WORLD / ASIA-PACIFIC
Afghan officials blame Taliban; families bury victims
School blasts deaths rise to 58
Published: May 09, 2021 07:18 PM
The death toll from an explosion outside a school in Afghanistan's capital Kabul has risen to 58, Afghan officials said on Sunday, with doctors struggling to provide medical care to at least 150 injured.

A view from the site, where mostly schoolgirls, have been killed in three back-to-back blasts targeting a school in Afghanistan's capital Kabul on Saturday Photo: AFP

A view from the site, where mostly schoolgirls, have been killed in three back-to-back blasts targeting a school in Afghanistan's capital Kabul on Saturday Photo: AFP

The bombing on Saturday evening shook the city's Shi'ite Muslim neighborhood of Dasht-e-Barchi.
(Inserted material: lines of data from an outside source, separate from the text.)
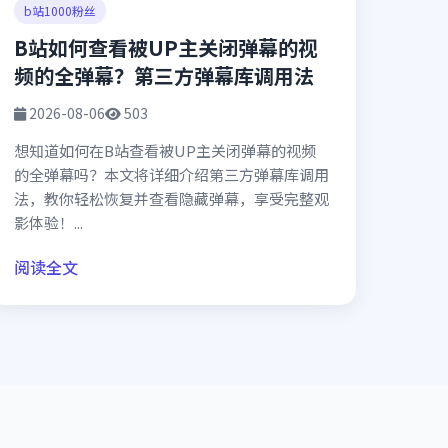
b站1000粉丝
B站如何查看被UP主关闭弹幕的视
频的全弹幕？第三方弹幕库调用法
2026-08-06
503
想知道如何在B站查看被UP主关闭弹幕的视频
的全弹幕吗？本文将详细介绍第三方弹幕库调用
法，教你轻松恢复并查看隐藏弹幕，享受完整观
影体验！...
阅读全文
The community, a religious minority in Afghanistan, has been targeted in the past by Islamic State militants, a Sunni jihadist group.

An eyewitness told Reuters all but seven or eight of the victims were schoolgirls going home after finishing studies.

Afghan President Ashraf Ghani on Saturday blamed the attack on Taliban insurgents but a spokesman for the Taliban denied involvement, saying the group condemns any attacks on Afghan civilians.

Families of the victims blamed the Afghan government and Western powers for failing to put an end to violence and the ongoing war.

Bodies were still being collected from morgues as the first burials were conducted in the west of the city. Some families were still searching for missing relatives on Sunday, gathering outside hospitals to read names posted on the walls, and checking morgues. "The entire night we carried bodies of young girls and boys to a graveyard and prayed for everyone wounded in the attack," said Mohammed Reza Ali, who has been helping families of the victims at a private hospital. "Why not just kill all of us to put an end to this war?" he said.

The violence comes a week after remaining US and NATO troops began exiting Afghanistan, with a mission to complete the drawdown by September 11, which will mark the end of America's longest war. But the foreign troop withdrawal has led to a surge in fighting between Afghan security forces and Taliban insurgents with both sides trying to retain control over strategic centers.

On Sunday, relatives began burying the dead at a hilltop site known as "Martyrs Cemetery," where victims of attacks against the Hazara community are laid to rest. Hazaras are Shiite Muslims and considered heretic by certain Sunni extremists.